BERITA UTAMAMIMIKA

Nyawa Ratusan Ribu Warga Mimika “Bergantung” Pada Obat Malaria Impor, Dinkes Berupaya Cari Solusi

cropped 895e2990 d422 4061 9705 e533253f1607.jpg
4
×

Nyawa Ratusan Ribu Warga Mimika “Bergantung” Pada Obat Malaria Impor, Dinkes Berupaya Cari Solusi

Share this article
IMG 20220604 WA0056
Reynold Ubra

Timika, fajarpapua.com – Kepala Dinas Kesehatan Kabupaten Mimika, Reynold R. Ubra, S.Si.,M.Epid mengatakan Obat Anti Malaria (OAM) atau DHP-Firmal yang mengandung dihydroatermisini dan peperaquine merupakan obat program pemerintah pusat yang diberikan secara gratis untuk setiap kabupaten/kota di Indonesia dalam rangka pencegahan dan pemberantasan penyakit endemik malaria.

“Hanya saja, sampai dengan saat ini Pemerintah Kabupaten Mimika bersama stakeholder di Dinas Kesehatan masih mencari langkah konkrit untuk pemenuhan stok obat itu,” tutur Reynold sebagaimana dikutib dari akun youtube sebuah podcast edisi Jumat (3/6) di Kota Timika bersama Host Nanang Rupang dan narasumber Kepala Dinas Kesehatan Kabupaten Mimika.

ads

“Kami beberapa hari lalu telah melakukan beberapa pertemuan untuk mengantisipasi stok out atau kekosongan obat biru ini,” beber Reynold.

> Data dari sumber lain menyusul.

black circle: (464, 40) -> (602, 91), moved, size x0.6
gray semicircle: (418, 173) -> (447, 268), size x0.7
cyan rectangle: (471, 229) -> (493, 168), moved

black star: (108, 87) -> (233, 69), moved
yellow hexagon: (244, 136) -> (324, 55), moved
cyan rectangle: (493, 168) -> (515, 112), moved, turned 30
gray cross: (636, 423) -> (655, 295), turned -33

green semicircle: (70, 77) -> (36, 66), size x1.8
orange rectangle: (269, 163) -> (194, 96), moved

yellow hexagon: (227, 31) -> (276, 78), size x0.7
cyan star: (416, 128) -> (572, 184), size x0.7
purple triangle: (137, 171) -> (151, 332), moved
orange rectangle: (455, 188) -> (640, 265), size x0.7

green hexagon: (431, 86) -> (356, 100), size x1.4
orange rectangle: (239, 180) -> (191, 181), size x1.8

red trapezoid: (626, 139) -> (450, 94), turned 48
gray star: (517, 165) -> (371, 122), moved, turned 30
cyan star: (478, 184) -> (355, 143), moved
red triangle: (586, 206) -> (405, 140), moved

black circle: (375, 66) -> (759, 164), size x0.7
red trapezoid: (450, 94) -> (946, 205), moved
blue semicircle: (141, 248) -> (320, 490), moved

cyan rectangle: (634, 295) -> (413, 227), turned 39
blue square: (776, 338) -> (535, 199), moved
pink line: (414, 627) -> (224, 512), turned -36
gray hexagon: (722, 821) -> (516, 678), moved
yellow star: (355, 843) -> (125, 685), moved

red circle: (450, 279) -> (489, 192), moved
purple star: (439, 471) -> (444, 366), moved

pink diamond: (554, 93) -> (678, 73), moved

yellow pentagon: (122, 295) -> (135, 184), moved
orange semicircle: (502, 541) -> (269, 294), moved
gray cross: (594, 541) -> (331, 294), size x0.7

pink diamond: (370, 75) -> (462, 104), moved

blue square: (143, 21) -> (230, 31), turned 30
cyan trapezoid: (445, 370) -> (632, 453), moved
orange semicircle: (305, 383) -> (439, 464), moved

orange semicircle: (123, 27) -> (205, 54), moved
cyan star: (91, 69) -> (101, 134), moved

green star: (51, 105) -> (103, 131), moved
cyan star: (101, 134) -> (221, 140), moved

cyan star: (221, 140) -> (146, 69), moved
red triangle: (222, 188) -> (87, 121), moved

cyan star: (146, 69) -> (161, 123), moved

Dikatakan, sebagaimana diatur dalam undang-undang kesehatan Nomor 36 Tahun 2019, pada pasal 14 – 20 mengatur tentang tanggung jawab Pemerintah Indonesia guna pemenuhan Kebutuhan kesehatan kepada warga negaranya.

Terkait hal itu, mengenai kelangkaan Obat Anti Malaria di Kabupaten Mimika secara khusus dan Papua bahkan Nasional, dirinya menambahkan pendistribusian penggunaan pil biru itu merupakan program pemerintah pusat melalui Kementerian Kesehatan – RI.

“Walaupun secara gratis diberikan kepada setiap provinsi dan daerah, tapi kelangkaan saat ini disebabkan faktor impor obat itu dari negara asal,” tandas mantan Ketua Komisi Penanggunlangan Aids Daerah (KPAD) Mimika itu.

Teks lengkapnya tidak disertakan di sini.